The Sportradar report also broke match-fixing down into a per-month basis to identify when the most suspicious activity took place in the calendar year. The months of September (105) and October (104) saw the highest number of suspicious activities, with May (84) representing the most for the first half of the year.
This trend follows the traditional soccer calendar as most global soccer leagues run from late summer to late spring. May is likely a highly susceptible month as several teams have little left to play for at the end of the league season.
How Often do Suspicious Matches Take Place?
Overall, the manipulation rate across all sports is one in every 545 matches, or 0.18%. However, some sports come in significantly higher than that. Soccer accounts for the highest prevalence at one in every 201 matches or 0.50%. That’s followed by esports at one in every 384 matches (0.26%) and basketball at one in every 498 matches (0.20%).
Fans can be reassured that the vast majority of sporting events are not affected by match-fixing, as can be seen by these low percentages. However, any event of corruption in sports comes as a blow to the fight for overall integrity.

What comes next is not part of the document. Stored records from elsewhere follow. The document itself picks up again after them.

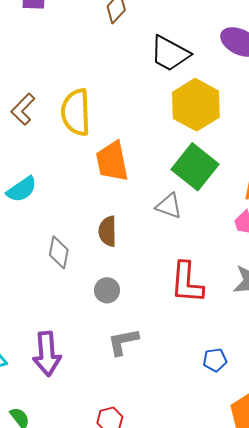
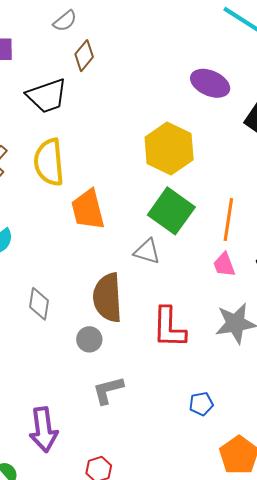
black trapezoid: (170, 54) -> (47, 96), moved, turned -45
brown semicircle: (108, 231) -> (108, 298), moved, size x1.6
purple arrow: (47, 354) -> (44, 430), moved

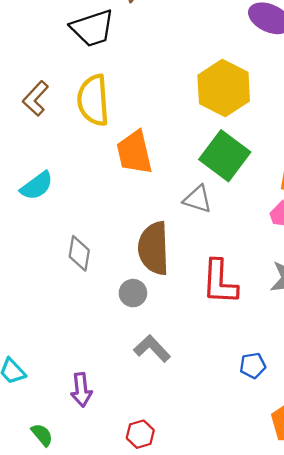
gray L-shape: (108, 390) -> (152, 349), turned 60
purple arrow: (44, 430) -> (81, 390), size x0.7

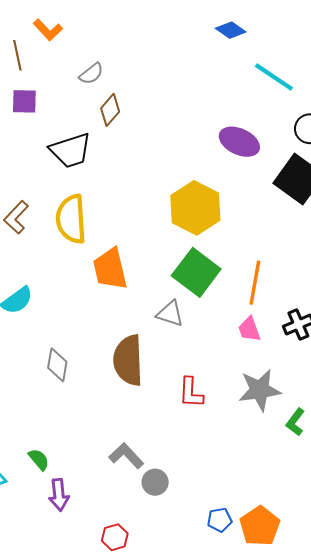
red L-shape: (220, 282) -> (191, 393), size x0.7
gray circle: (133, 293) -> (155, 482), moved
blue pentagon: (253, 365) -> (220, 520), moved
green semicircle: (42, 435) -> (39, 459), moved

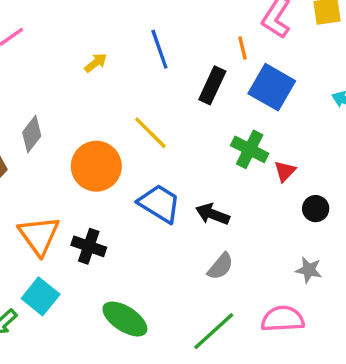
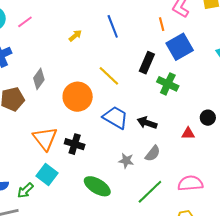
black rectangle: (212, 85) -> (147, 63), moved
blue square: (272, 87) -> (180, 47), turned 32
red triangle: (285, 171) -> (188, 133), moved, turned 48
gray star: (309, 270) -> (126, 161), moved

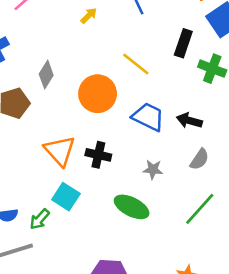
gray star: (126, 161) -> (153, 170), moved

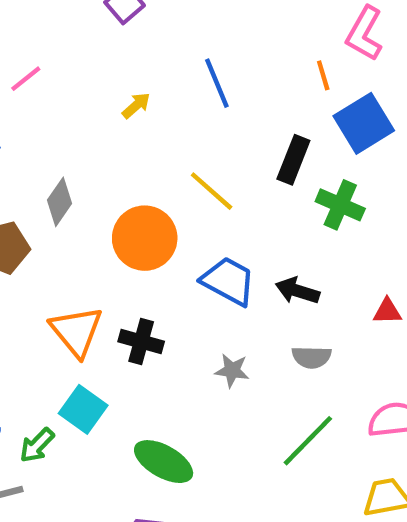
gray semicircle: (200, 159) -> (312, 357), turned 55
green ellipse: (132, 207) -> (164, 462), moved

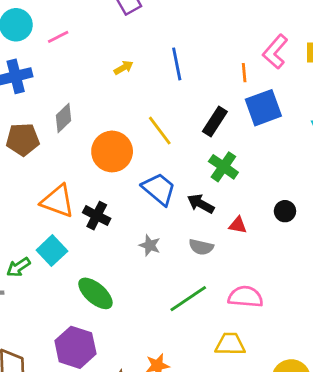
green cross: (340, 205) -> (223, 167), moved
red triangle: (387, 311) -> (238, 225), moved
orange triangle: (76, 331) -> (58, 201), turned -42

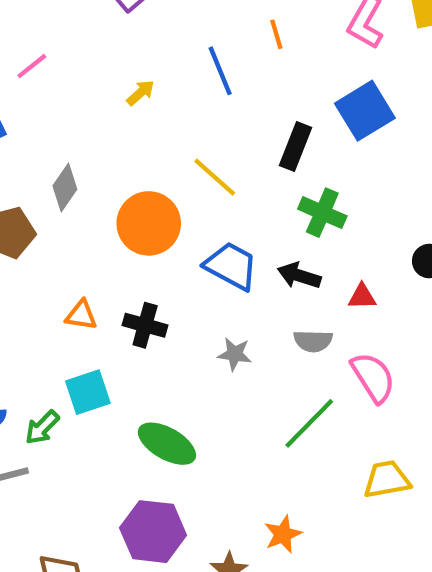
orange line: (244, 73) -> (276, 34), moved
orange triangle: (58, 201) -> (81, 315), size x0.6
cyan square: (52, 251) -> (88, 392), turned 36
pink semicircle: (245, 297) -> (373, 377), moved, turned 64

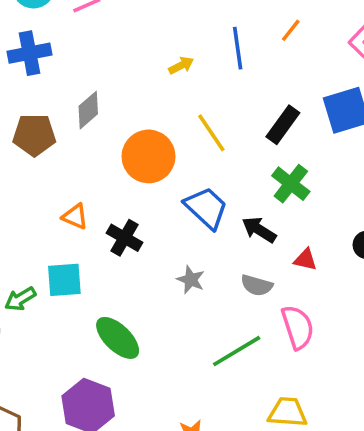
orange line: (276, 34) -> (291, 30), turned 40
yellow arrow: (141, 93) -> (181, 65), moved

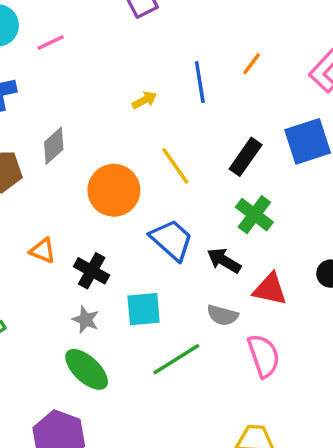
red triangle: (305, 260) -> (270, 289), size x1.5
cyan square: (64, 280) -> (144, 309), moved
gray star: (191, 280) -> (86, 320), moved
green line: (237, 351) -> (176, 359), moved

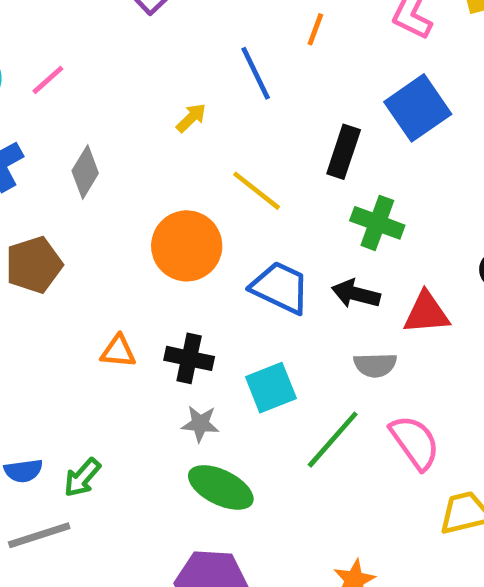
gray diamond: (54, 146) -> (85, 172), moved
pink semicircle: (264, 356) -> (415, 442), moved

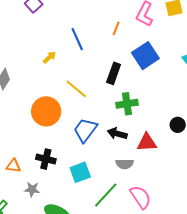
orange line: (315, 29) -> (116, 28), moved
green cross: (377, 223) -> (127, 104), turned -30
blue trapezoid: (280, 288) -> (85, 130), turned -80
orange triangle: (118, 351) -> (13, 166), moved
gray star: (200, 424) -> (32, 189), moved

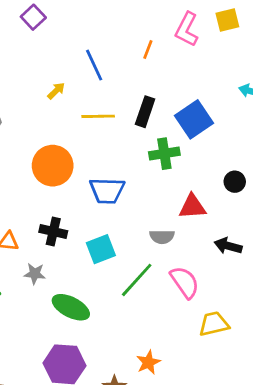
blue square: (145, 56) -> (194, 119), moved
yellow line: (76, 89) -> (98, 116), moved, turned -40
blue trapezoid: (85, 130) -> (107, 191), turned -124
black arrow: (117, 134) -> (228, 246), moved

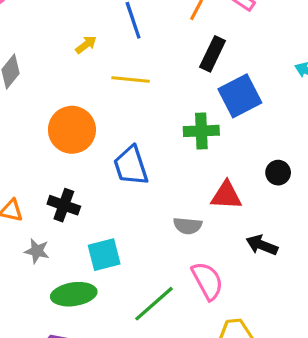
black rectangle: (145, 112) -> (213, 54), moved
blue trapezoid: (107, 191) -> (131, 166), turned 63
cyan square: (101, 249) -> (104, 255), moved
green line: (137, 280) -> (154, 304), moved
green ellipse: (71, 307) -> (74, 294), turned -42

Sanctions Levied for Match-Fixing
Over the past 17 years, Sportradar Integrity Services has reported over 6,700 matches as suspicious. UFDS reports have been integral in launching and/or supporting 492 sporting sanctions and 50 criminal convictions across seven sports – basketball, darts, soccer, futsal, snooker, tennis, and volleyball.
In 2021, there were 65 sanctions delivered by sports federations and law enforcement supported by Sportradar Integrity Services. 58 of those sanctions were handed down against individuals, and seven against sporting clubs. Fifteen of those sanctions were cited as criminal. 11 total countries saw sanctions delivered with eight lifetime bans from sports enforced.
Suggested Plan of Action and 2022 Outlook
Sportradar’s report calls on stakeholders worldwide to help find solutions for integrity in the sporting and betting ecosystem. The report cites bet monitoring, intelligence gathering, and athlete and stakeholder education as critical pieces of the anti-match-fixing fight.
Sportradar isn’t expecting to see any decline in match-fixing in 2022. The record might even be broken once again as the disruptive effects of COVID-19 on the sporting calendar become less prevalent. Soccer is expected to continue to be the most targeted sport, with most of the suspicious activity likely taking place in Europe.
Maintaining the integrity of the sports infrastructure is integral to several aspects of the industry, and the fabric of the relevance and popularity of the sport can be irreparably harmed by match-fixing. As match-fixing continues to become more prevalent over time, the work that Sportradar is doing is all the more critical.